# Cheoy Lee Clipper Ketch 33



## TSOJOURNER (Dec 16, 1999)

Anyone have any experience with the 1980 vintage Cheoy Lee Ketch. A broker just sent me some info on one and I would like opinions on their handling and construction. Particularly any known issues.

Thanks


----------



## Jeff_H (Feb 26, 2000)

You have a unique ability to find poorly built, poor sailing, swashbuckling looking vessels; long on notalgia, short on being a good boat. You need a broker who will aim you at decent boats.


----------



## TSOJOURNER (Dec 16, 1999)

Thanks Jeff,

I do love the looks, admitted. Same with vintage cheys. If I were entirely sane I probably wouldn't be looking for a boat at all, eh? Case closed.


----------



## TSOJOURNER (Dec 16, 1999)

This boat deserves a good home ...

http://www.yachtworld.com/core/list...tid=0&ps=30&man=bounty&slim=quick&searchtype=


----------



## Valiente (Jun 16, 2006)

Jeff_H said:


> You have a unique ability to find poorly built, poor sailing, swashbuckling looking vessels; long on notalgia, short on being a good boat. You need a broker who will aim you at decent boats.


This may seem harsh words today, but you'll buy this man a virtual beer one day for his wise words. While not uniformly bad (the Tayana 37 was OK if lumpy), a lot of the 1970s-80s Asian-built boats would have been better used as teak lawn furniture.
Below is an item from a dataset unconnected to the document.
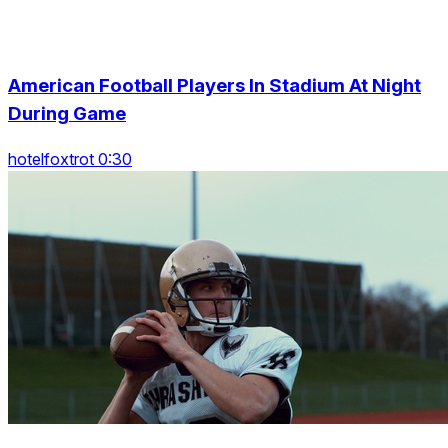
American Football Players In Stadium At Night
During Game
hotelfoxtrot 0:30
If you really like old school "character" boats, go for a Camper-Nicholson or a Morgan Out Island 41. They aren't terrible. If you want something woody, probably beat-up, sluggish but near indestructible, may I recommend the Westsail 32 or the Contessa 26.

Strangely, I was talking to a surveyour today, and we both agreed that Westsail 42s and Contessa 32s are better boats with worse reputations. Boating is a fickle pursuit.


----------



## TrueBlue (Oct 11, 2004)

They're well-deserving as well, of their _Cheoy Leaky_ moniker.


----------



## TSOJOURNER (Dec 16, 1999)

Thanks all, this is why I ask the questions. I see no Cheoy Lee defenders out there. 

To date my largest boat has been a San Juan 21. Not classic I know, but a lovely boat and served us well. So, I'm a novice at keel boats. Also appreciate the lead but Mystic Ct is a bit off my geography. Try not to have to transport too farandI'm in Florida. She is truely lovely though.


----------



## Valiente (Jun 16, 2006)

Nothing wrong with a SJ 21, and nothing wrong with smaller boats. But I would suggest crewing on boats you like (if they race or if an older couple needs a hand on a weekend cruise). Make it clear that while you don't want their boat necessarily, you are learning about boats of certain types because otherwise you'll get swayed by a salty looking teak deck on some floating money pit. Tell 'em Sailnet sent ya.


----------



## TSteele65 (Oct 19, 2006)

Sailormann said:


> This boat deserves a good home ...
> 
> http://www.yachtworld.com/core/list...tid=0&ps=30&man=bounty&slim=quick&searchtype=


Beautiful boat, but the formica bulkheads really take it down a peg.


----------



## TSOJOURNER (Dec 16, 1999)

That cockpit does not look like a '58 design.


----------



## TSteele65 (Oct 19, 2006)

Bardo said:


> That cockpit does not look like a '58 design.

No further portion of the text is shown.